_What the exercise asks_
What is needed is an exact copy of every entry below, with the pictures left out.

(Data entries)
┄┄┄┄┄┄
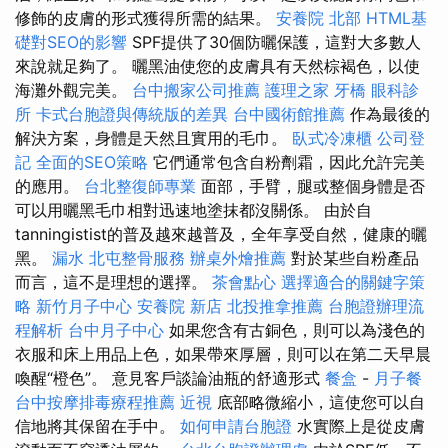
修飾的皮膚的形式獲得所需的結果。
安養院 北部
HTML基
礎對SEO的影響
SPF提供了30個防曬保護，這對大多數人
來說就足夠了。 曬黑油使您的皮膚具有天然棕褐色，以使
海灘外觀完美。
台中搬家公司推薦
護理之家
牙橋
眼科診
所
卡式台胞證與傳統版的差異
台中國術館推薦
作為最後的
解決方案，身體是天然且實用的毛巾。
臥式冷凍櫃
公司登
記
全面的SEO策略
它們通常包含自粉劑霜，因此允許完美
的應用。
台北整復師專業
面部，手臂，腿或整個身體是否
可以用曬黑毛巾相對迅速地塗抹都沒關係。 由於自
tanningistist的普及越來越普及，全年享受自然，健康的曬
黑。
漏水
北屯整骨服務
辦桌外燴推薦
對於某些自粉產品
而言，這不是理想的選擇。
茶會點心
選擇適合的關鍵字策
略
新竹月子中心
安養院 新店
北投推拿推薦
台胞證辦理流
程解析
台中月子中心
如果您含有古銅色，則可以為淺色的
衣服和床上用品上色，如果帶來厚層，則可以在第二天早晨
喚醒“橙色”。 意見客戶談論油瓶的舒適形式
餐盒
-
月子餐
台中按摩排毒療程推薦
近視
底部略微縮小，這使您可以自
信地將其保留在手中。
如何申請台胞證
水實際上是從皮膚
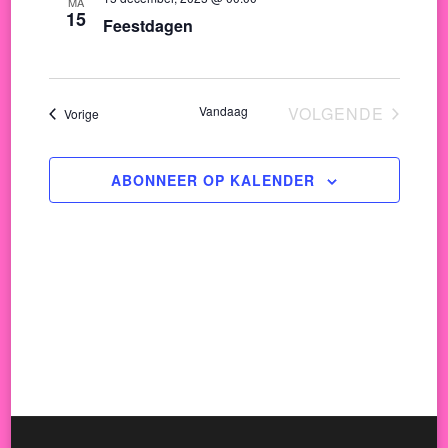
en
MA
15
Feestdagen
weerg
naviga
Vandaag
VOLGENDE
Evenementen
Vorige
EVENEMENT
ABONNEER OP KALENDER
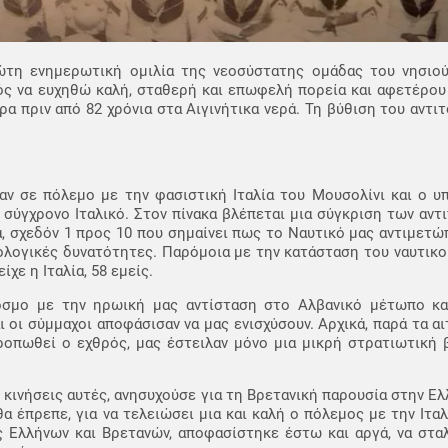
ώτη ενημερωτική ομιλία της νεοσύστατης ομάδας του νησιού
νός να ευχηθώ καλή, σταθερή και επωφελή πορεία και αφετέρο
ρα πριν από 82 χρόνια στα Αιγινήτικα νερά. Τη βύθιση του αντι
αν σε πόλεμο με την φασιστική Ιταλία του Μουσολίνι και ο υ
 σύγχρονο Ιταλικό. Στον πίνακα βλέπεται μια σύγκριση των αντ
ία, σχεδόν 1 προς 10 που σημαίνει πως το Ναυτικό μας αντιμετώ
νολογικές δυνατότητες. Παρόμοια με την κατάσταση του ναυτικο
χε η Ιταλία, 58 εμείς.
όσμο με την ηρωική μας αντίσταση στο Αλβανικό μέτωπο κ
ι οι σύμμαχοι αποφάσισαν να μας ενισχύσουν. Αρχικά, παρά τα α
οπωθεί ο εχθρός, μας έστειλαν μόνο μια μικρή στρατιωτική β
ς κινήσεις αυτές, ανησυχούσε για τη Βρετανική παρουσία στην Ε
θα έπρεπε, για να τελειώσει μια και καλή ο πόλεμος με την Ιταλ
 Ελλήνων και Βρετανών, αποφασίστηκε έστω και αργά, να σταλ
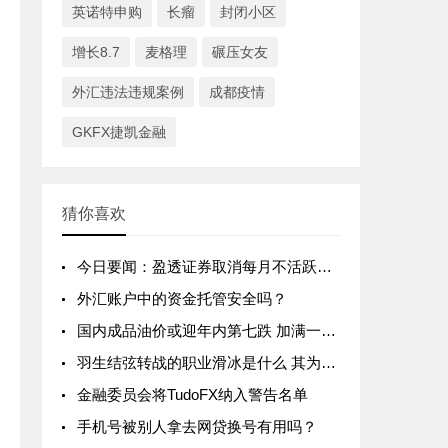
英诺特申购
长瘤
封闭小区
增长8.7
麦格理
碾压女友
外汇违法违规案例
成都疫情
GKFX捷凯金融
猜你喜欢
今日要闻：盈透证券取消每月不活跃账户管理费；Tigress Financial Partners成为纽交所会员，StoneX表示祝贺；扩大加密产品范围！Swissquote新增Polkadot供客户交
外汇账户中的资金托管安全吗？
国内成品油价或迎年内第七跌 加满一箱油将节省10元左右
羽生结弦转战的职业滑冰是什么 其为什么那么火看个人资料简介
金融委员会将TudoFX纳入警告名单
手机号被别人拿去网贷换号有用吗？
┄┄┄┄┄┄
_Response_
修飾的皮膚的形式獲得所需的結果。
安養院 北部
HTML基
礎對SEO的影響
SPF提供了30個防曬保護，這對大多數人
來說就足夠了。 曬黑油使您的皮膚具有天然棕褐色，以使
海灘外觀完美。
台中搬家公司推薦
護理之家
牙橋
眼科診
所
卡式台胞證與傳統版的差異
台中國術館推薦
作為最後的
解決方案，身體是天然且實用的毛巾。
臥式冷凍櫃
公司登
記
全面的SEO策略
它們通常包含自粉劑霜，因此允許完美
的應用。
台北整復師專業
面部，手臂，腿或整個身體是否
可以用曬黑毛巾相對迅速地塗抹都沒關係。 由於自
tanningistist的普及越來越普及，全年享受自然，健康的曬
黑。
漏水
北屯整骨服務
辦桌外燴推薦
對於某些自粉產品
而言，這不是理想的選擇。
茶會點心
選擇適合的關鍵字策
略
新竹月子中心
安養院 新店
北投推拿推薦
台胞證辦理流
程解析
台中月子中心
如果您含有古銅色，則可以為淺色的
衣服和床上用品上色，如果帶來厚層，則可以在第二天早晨
喚醒“橙色”。 意見客戶談論油瓶的舒適形式
餐盒
-
月子餐
台中按摩排毒療程推薦
近視
底部略微縮小，這使您可以自
信地將其保留在手中。
如何申請台胞證
水實際上是從皮膚
en
MA
15
Feestdagen
weerg
naviga
Vandaag
VOLGENDE
Evenementen
Vorige
EVENEMENT
ABONNEER OP KALENDER
ώτη ενημερωτική ομιλία της νεοσύστατης ομάδας του νησιού
νός να ευχηθώ καλή, σταθερή και επωφελή πορεία και αφετέρο
ρα πριν από 82 χρόνια στα Αιγινήτικα νερά. Τη βύθιση του αντι
αν σε πόλεμο με την φασιστική Ιταλία του Μουσολίνι και ο υ
 σύγχρονο Ιταλικό. Στον πίνακα βλέπεται μια σύγκριση των αντ
ία, σχεδόν 1 προς 10 που σημαίνει πως το Ναυτικό μας αντιμετώ
νολογικές δυνατότητες. Παρόμοια με την κατάσταση του ναυτικο
χε η Ιταλία, 58 εμείς.
όσμο με την ηρωική μας αντίσταση στο Αλβανικό μέτωπο κ
ι οι σύμμαχοι αποφάσισαν να μας ενισχύσουν. Αρχικά, παρά τα α
οπωθεί ο εχθρός, μας έστειλαν μόνο μια μικρή στρατιωτική β
ς κινήσεις αυτές, ανησυχούσε για τη Βρετανική παρουσία στην Ε
θα έπρεπε, για να τελειώσει μια και καλή ο πόλεμος με την Ιταλ
 Ελλήνων και Βρετανών, αποφασίστηκε έστω και αργά, να σταλ
英诺特申购
长瘤
封闭小区
增长8.7
麦格理
碾压女友
外汇违法违规案例
成都疫情
GKFX捷凯金融
猜你喜欢
今日要闻：盈透证券取消每月不活跃账户管理费；Tigress Financial Partners成为纽交所会员，StoneX表示祝贺；扩大加密产品范围！Swissquote新增Polkadot供客户交
外汇账户中的资金托管安全吗？
国内成品油价或迎年内第七跌 加满一箱油将节省10元左右
羽生结弦转战的职业滑冰是什么 其为什么那么火看个人资料简介
金融委员会将TudoFX纳入警告名单
手机号被别人拿去网贷换号有用吗？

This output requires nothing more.